Which formula to choose for combining peptides intensity into protein intensity ? nicolas pierre  2022-05-05

Hello Skyline Team,

I have measured endogenous peptides with their heavy counterpart by SRM. I have also spike a protein in my sample for normalisation.
I have some questions for translated results at protein level.
When I divide the intensity of endogenous peptide by their heavy counterpart it become a ratio and in many cases this ratio totally change the ponderation of each peptide for their contribution to the protein intensity. Typically, peptides representing the highest intensity (the one which would contribute the more to protein signal with the addition of peptide intensities) for the protein can, when divided by its heavy counterpart, be the one with the lowest ratio among the other peptide of the protein. In this case this will totally change the ponderation. I am not very confident with this phenomena because usually signal with the lowest intensity are those with the lowest quality (near LOD, lowest level of precision, lowest quality of the peak...). It means that with a division by the heavy peptides I will give more importance (not systematically) to signal with the lowest quality.
In fact their is different solution to combine the signal of peptide into protein signal. For instance:

-Signal of protein A= (Signal of endogenous peptides 1/ signal of heavy peptide 1) + (Signal of endogenous peptides 2/ signal of heavy peptide 2)
-Signal of protein A = (Signal of endogenous peptides 1 + Signal of endogenous peptides 2)/(signal of heavy peptide 1 + signal of heavy peptide 2)

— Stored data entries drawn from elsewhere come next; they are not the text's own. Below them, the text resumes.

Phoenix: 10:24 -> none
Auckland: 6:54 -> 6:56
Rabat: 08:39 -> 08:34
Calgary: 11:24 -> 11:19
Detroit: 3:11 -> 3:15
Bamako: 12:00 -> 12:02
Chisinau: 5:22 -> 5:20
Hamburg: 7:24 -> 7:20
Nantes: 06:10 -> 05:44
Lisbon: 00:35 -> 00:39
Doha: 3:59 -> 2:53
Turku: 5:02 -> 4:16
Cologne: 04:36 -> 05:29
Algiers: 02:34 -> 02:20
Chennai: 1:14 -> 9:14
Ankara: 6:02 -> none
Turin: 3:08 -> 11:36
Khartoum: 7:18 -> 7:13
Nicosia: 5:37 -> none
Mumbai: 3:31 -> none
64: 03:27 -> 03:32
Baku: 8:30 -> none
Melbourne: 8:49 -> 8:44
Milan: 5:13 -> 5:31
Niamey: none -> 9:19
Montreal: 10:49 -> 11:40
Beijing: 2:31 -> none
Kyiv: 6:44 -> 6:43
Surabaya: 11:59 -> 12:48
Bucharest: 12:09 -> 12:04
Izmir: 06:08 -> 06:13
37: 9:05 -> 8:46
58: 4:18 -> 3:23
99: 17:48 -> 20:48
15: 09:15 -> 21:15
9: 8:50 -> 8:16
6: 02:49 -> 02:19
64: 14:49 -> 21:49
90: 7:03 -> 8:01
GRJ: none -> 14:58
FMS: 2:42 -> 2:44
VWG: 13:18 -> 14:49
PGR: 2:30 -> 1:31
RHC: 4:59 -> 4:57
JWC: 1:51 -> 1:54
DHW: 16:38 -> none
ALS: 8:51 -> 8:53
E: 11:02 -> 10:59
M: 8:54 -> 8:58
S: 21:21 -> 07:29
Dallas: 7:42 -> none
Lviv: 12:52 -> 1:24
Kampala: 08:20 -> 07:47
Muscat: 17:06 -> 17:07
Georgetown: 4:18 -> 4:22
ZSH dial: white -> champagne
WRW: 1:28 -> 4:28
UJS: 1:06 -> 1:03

As explained, the first formula can change the ponderation of the peptides contributing to the protein signal, the second one will not. We could imagine other solutions...Also, I have spiked a protein for normalising my signal and I do not know where I can put it in the formula, where would be the best place..
Do you have some advises for this problem ? In there some Skyline solutions ?
Thank you in advance for your help.

Nicolas Pierre

Nick Shulman responded:  2022-05-05
When Skyline calculates the normalized area of a peptide or a protein, Skyline always uses your second formula there, and divides the sum of the endogenous areas by the sum of the heavy areas. This has the effect of giving greater weight to the more intense peptides.

If you do what you have in the first formula, you actually end up giving the same amount of weighting to the peptide with low signal as the peptide with high signal. There might be valid reasons to want to do that, but Skyline never does that.
Note that, for that first formula, you need to divide everything by two, because you are taking the average of those two ratios, not adding the ratios together.

Skyline will calculate the normalized peptide and protein areas using your second formula, so you do not need to do it yourself unless you are trying to verify that Skyline is getting the right answer.
In the Document Grid, there is a column called "Normalized Area" which will tell you the peptide's normalized area. There is also a column called "Protein Abundance" which will tell you the normalized area of the protein. (There is a binoculars button at the top of the Report Editor which can help you search for any column by name).
The normalization method that Skyline uses is whatever you have chosen at:
Settings > Peptide Settings > Quantification

If you would like to learn more about the Document Grid, this tutorial is helpful:

If you would like to learn more about using Skyline to compare abundances between groups of replicates, you should look at the Grouped Comparison tutorial:

-- Nick
nicolas pierre responded:  2022-05-06
Fantastic response ! Thank you very much.